Generally speaking, you will want to optimise for the 95% of workloads you encounter. Typically, depending on the data service you run, there will be a typical “shape” of work. For example, a data service that is an OLTP database will probably be evenly split between reads and writes, but an OLAP database will typically be significantly more read heavy with intense computation.

You will need to determine what the shape is for most of your customers, and work towards making that a great experience on your service. You will lose customers who need things outside of that shape, but they are likely not worth pursuing versus getting extremely good at serving the 95%.

10. Maximise your margins

DBaaS is a hideously marginal business, and the economics of your business being successful are heavily dependent on maximising your margins.
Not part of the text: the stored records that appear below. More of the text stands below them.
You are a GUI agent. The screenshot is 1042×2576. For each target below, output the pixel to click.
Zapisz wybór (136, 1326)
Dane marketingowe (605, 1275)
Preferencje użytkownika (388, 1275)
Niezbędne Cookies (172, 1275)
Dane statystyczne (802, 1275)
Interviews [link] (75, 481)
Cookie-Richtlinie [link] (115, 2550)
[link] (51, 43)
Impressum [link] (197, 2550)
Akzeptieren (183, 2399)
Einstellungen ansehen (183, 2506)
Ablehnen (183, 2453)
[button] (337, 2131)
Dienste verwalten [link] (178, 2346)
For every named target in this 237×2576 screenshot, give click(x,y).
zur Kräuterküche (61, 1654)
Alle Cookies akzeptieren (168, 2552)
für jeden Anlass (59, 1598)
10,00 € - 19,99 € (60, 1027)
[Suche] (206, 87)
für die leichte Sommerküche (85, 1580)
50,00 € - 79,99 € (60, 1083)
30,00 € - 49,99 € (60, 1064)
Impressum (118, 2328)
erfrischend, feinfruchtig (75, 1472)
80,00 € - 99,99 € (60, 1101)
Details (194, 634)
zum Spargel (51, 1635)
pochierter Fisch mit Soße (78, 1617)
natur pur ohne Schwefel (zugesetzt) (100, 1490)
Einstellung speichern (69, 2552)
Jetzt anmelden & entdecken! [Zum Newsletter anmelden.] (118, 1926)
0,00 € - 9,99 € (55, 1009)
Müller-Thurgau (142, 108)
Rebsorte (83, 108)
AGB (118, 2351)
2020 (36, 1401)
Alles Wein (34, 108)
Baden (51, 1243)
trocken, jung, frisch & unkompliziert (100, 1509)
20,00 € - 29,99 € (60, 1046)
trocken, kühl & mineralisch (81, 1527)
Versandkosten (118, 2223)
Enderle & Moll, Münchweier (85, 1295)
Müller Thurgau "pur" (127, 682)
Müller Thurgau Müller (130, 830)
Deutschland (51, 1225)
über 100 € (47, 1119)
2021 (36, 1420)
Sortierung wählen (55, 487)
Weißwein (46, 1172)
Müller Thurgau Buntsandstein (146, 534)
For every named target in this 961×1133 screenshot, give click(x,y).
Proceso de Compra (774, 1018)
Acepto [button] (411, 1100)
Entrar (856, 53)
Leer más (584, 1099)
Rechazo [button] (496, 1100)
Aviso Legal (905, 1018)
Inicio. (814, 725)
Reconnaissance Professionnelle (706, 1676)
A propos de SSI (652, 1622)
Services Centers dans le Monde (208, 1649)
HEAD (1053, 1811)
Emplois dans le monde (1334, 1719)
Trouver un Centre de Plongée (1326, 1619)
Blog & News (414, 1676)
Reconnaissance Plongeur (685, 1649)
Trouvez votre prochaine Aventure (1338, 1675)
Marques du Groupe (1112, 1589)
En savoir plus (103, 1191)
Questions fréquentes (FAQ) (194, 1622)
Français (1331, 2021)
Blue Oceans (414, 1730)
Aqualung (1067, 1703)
Outside of key differentiators, such as horizontal scalability a la Snowflake or PlanetScale, the main thing you need to do is maximise your margins.

This means heavy investment in automation and self-healing (to reduce operator overhead), and careful cost controls across your main billable resources (typically compute, storage and network). Tag your resources and ensure you have insights into where your expenditure is going. A common refrain from DBaaS companies I’ve worked at has been “how will this impact cost-to-serve” - running data services is an expensive business, so every little thing helps.

Closing thoughts

Despite how complex operating a DBaaS is, this is definitely a niche I’m glad I’ve found myself in. The Future Database from PlanetScale is a great manifesto on what the future can, and maybe should, look like for DBaaS products, but for the rest of us mortals, maybe this can be somewhat of a guide.

I have another 15 points or so to cover, which are more technical and opinionated (e.g. exposing logs and Prometheus-compatible metrics, modelling everything as finite state machines), but that is a story for another time. I hope this was interesting and useful to you.